Try it = Where does the string "Frou" occur in the records below? Copy every line that holds it.

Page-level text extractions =
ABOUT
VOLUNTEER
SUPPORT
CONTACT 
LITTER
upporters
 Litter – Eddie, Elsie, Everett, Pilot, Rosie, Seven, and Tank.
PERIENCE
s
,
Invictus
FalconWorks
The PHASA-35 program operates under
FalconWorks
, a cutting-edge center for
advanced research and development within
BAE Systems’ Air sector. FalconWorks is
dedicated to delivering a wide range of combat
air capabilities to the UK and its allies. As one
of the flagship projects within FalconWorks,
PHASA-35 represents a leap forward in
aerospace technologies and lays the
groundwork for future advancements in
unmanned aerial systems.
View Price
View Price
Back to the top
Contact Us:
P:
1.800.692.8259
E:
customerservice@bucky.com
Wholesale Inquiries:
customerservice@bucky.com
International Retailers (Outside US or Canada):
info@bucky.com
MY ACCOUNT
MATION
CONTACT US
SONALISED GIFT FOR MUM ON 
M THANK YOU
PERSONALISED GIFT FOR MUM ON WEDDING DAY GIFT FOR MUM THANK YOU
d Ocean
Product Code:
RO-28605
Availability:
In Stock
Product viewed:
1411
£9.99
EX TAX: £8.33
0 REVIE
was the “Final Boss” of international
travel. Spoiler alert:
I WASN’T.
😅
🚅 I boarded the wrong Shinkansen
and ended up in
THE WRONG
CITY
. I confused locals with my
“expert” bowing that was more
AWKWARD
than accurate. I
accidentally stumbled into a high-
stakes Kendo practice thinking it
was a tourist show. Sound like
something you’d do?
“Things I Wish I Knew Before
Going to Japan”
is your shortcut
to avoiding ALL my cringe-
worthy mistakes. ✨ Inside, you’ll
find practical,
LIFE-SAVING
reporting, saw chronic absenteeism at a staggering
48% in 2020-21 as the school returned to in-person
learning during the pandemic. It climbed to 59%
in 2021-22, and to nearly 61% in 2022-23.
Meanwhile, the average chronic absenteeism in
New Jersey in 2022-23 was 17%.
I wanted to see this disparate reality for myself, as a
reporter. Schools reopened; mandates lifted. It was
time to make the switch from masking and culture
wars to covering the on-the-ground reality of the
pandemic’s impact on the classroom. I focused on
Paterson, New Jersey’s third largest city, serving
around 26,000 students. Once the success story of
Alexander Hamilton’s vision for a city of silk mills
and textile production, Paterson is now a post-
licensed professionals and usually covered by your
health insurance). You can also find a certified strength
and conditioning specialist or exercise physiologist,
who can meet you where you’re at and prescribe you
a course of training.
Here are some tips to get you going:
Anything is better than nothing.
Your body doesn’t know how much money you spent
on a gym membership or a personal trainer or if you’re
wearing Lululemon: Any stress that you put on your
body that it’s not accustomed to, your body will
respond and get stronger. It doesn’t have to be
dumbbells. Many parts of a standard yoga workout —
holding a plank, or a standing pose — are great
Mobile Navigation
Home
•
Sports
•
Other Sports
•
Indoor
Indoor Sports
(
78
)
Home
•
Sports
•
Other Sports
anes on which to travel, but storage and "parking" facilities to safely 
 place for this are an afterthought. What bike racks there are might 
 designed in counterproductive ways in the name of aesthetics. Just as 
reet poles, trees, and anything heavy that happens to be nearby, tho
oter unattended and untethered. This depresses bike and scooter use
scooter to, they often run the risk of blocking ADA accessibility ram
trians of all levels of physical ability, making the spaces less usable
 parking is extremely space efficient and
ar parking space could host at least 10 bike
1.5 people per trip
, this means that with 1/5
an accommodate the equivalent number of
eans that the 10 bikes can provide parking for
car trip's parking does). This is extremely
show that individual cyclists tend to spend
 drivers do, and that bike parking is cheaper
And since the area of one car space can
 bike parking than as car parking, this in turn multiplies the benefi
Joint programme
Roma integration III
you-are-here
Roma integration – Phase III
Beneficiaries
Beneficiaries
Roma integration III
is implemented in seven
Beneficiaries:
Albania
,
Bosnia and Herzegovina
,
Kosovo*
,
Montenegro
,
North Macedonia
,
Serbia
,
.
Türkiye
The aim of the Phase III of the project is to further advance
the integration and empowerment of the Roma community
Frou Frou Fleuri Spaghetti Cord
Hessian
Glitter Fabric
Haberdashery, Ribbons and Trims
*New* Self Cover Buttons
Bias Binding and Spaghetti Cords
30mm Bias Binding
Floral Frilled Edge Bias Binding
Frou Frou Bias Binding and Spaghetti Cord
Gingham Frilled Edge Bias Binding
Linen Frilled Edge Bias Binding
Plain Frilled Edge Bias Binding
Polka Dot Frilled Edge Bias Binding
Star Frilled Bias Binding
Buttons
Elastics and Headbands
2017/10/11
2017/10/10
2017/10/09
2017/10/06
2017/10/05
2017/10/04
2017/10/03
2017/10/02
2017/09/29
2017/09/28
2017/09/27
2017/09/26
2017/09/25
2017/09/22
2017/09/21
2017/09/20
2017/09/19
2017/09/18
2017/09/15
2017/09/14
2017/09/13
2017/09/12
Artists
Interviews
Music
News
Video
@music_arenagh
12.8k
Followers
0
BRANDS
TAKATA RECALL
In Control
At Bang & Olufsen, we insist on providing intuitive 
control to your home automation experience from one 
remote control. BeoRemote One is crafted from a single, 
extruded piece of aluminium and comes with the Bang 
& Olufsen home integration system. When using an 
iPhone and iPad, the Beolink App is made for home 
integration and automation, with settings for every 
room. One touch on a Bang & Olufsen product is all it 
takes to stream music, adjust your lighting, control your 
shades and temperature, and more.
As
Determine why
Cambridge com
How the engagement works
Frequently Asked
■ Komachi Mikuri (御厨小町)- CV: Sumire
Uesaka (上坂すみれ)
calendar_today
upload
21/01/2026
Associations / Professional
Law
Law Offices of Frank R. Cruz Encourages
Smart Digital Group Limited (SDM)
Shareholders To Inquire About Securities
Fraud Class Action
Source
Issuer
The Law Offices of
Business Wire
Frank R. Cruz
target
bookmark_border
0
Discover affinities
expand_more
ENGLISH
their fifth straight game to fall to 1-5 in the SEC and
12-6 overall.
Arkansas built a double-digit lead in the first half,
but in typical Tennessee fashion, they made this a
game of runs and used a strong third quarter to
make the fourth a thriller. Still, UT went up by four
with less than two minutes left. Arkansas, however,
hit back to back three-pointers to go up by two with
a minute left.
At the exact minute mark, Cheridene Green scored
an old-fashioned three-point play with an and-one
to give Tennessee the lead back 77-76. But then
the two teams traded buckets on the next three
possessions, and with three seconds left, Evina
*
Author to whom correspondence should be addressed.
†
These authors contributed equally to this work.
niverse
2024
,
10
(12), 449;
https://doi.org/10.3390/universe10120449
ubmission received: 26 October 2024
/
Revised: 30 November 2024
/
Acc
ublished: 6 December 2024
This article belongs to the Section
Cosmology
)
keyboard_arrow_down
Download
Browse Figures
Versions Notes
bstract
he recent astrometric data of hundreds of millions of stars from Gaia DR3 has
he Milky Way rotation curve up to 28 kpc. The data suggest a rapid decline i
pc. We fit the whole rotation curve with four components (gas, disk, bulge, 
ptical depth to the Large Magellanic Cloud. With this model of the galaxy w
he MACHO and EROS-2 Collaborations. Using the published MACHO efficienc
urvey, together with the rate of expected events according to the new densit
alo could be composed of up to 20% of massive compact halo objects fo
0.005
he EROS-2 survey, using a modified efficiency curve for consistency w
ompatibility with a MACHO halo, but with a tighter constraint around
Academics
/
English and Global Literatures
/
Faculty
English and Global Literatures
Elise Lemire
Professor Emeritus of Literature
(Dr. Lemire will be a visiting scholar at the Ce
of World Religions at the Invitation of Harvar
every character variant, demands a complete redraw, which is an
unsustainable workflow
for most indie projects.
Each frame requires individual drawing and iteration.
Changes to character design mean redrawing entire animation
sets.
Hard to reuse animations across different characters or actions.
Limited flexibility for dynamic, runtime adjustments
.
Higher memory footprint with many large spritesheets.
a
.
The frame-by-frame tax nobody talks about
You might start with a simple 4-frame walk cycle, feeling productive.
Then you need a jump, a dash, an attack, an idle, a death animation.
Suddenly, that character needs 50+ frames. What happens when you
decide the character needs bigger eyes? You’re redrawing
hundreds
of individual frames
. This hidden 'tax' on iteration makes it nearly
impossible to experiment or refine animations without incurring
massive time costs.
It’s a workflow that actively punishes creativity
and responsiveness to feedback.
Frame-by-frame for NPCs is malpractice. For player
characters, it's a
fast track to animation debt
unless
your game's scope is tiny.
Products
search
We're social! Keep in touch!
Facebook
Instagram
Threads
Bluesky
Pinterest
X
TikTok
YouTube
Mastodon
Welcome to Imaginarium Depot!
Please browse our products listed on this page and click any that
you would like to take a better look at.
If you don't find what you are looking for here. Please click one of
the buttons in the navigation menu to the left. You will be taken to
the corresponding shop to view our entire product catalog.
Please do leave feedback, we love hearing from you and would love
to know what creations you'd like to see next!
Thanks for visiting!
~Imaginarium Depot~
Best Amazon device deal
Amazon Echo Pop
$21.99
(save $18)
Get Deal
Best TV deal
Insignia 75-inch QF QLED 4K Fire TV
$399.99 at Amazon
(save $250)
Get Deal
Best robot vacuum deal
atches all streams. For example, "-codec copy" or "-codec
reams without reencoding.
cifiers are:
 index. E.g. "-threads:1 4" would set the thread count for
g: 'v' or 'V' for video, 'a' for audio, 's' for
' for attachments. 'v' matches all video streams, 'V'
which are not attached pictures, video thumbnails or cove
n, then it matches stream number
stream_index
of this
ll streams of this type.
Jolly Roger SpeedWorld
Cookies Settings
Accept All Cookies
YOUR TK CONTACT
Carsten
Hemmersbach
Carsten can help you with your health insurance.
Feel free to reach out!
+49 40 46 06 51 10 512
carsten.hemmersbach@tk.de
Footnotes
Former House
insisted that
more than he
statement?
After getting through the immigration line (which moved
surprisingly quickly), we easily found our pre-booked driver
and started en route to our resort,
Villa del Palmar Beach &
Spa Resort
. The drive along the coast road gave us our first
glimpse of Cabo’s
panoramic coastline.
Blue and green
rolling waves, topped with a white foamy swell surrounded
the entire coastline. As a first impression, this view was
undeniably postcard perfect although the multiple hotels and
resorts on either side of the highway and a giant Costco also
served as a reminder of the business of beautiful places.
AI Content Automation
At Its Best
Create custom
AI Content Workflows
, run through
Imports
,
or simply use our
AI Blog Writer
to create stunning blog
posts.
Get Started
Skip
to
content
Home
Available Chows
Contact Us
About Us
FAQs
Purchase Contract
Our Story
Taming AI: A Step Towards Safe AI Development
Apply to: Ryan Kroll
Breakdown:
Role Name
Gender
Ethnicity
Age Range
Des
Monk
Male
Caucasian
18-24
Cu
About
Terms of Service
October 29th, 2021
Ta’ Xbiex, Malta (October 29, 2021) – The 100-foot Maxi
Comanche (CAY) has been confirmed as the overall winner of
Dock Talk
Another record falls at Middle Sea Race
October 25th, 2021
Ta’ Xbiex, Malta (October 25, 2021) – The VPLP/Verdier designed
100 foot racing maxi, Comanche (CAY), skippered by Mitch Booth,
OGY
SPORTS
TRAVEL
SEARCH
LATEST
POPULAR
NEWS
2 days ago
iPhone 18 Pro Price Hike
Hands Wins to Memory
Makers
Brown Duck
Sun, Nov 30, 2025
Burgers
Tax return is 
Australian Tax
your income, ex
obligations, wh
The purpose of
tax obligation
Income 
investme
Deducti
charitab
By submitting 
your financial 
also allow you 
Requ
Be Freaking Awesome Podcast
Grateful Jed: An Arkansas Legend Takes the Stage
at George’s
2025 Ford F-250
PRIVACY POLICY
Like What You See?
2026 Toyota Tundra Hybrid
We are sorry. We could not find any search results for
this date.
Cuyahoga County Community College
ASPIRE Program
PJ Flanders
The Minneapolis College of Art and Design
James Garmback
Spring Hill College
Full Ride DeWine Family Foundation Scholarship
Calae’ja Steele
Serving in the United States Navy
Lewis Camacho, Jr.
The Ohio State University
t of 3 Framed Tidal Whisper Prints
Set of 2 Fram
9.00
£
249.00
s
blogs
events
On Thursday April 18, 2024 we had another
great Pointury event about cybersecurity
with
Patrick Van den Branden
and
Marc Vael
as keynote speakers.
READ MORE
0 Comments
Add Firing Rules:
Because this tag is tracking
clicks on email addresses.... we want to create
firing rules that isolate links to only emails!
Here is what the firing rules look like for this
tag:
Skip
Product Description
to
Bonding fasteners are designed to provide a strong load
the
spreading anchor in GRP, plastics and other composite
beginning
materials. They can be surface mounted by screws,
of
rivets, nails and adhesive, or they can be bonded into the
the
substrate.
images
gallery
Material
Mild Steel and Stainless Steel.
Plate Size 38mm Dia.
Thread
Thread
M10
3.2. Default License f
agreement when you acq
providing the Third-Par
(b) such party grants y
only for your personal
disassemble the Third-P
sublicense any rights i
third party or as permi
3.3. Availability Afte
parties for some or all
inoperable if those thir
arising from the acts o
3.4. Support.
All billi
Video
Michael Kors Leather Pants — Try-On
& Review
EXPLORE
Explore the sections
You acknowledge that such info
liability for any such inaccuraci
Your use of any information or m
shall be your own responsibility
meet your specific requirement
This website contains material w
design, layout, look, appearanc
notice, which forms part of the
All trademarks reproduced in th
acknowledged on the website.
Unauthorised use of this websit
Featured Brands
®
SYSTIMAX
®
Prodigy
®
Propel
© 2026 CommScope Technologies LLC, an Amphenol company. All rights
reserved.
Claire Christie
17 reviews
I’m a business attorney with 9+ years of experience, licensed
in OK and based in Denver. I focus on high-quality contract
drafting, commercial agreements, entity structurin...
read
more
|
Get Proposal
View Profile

Answer space =
Frou Frou Fleuri Spaghetti Cord
Frou Frou Bias Binding and Spaghetti Cord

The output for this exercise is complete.